- _PROVIDED DATA_
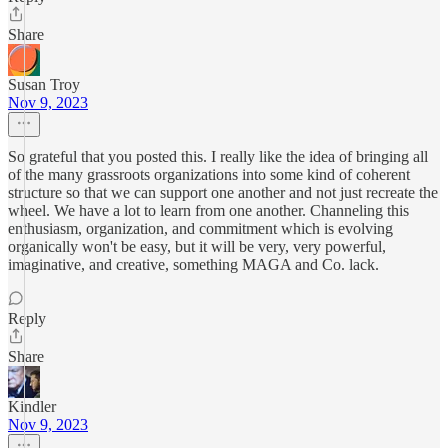
Share
Susan Troy
Nov 9, 2023
So grateful that you posted this. I really like the idea of bringing all
of the many grassroots organizations into some kind of coherent
structure so that we can support one another and not just recreate the
wheel. We have a lot to learn from one another. Channeling this
enthusiasm, organization, and commitment which is evolving
organically won't be easy, but it will be very, very powerful,
imaginative, and creative, something MAGA and Co. lack.
Reply
Share
Kindler
Nov 9, 2023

- _PROBLEM DETAILS_
Search the listing for "this" and copy each line holding it.

- _OUTPUT BELOW_
So grateful that you posted this. I really like the idea of bringing all
wheel. We have a lot to learn from one another. Channeling this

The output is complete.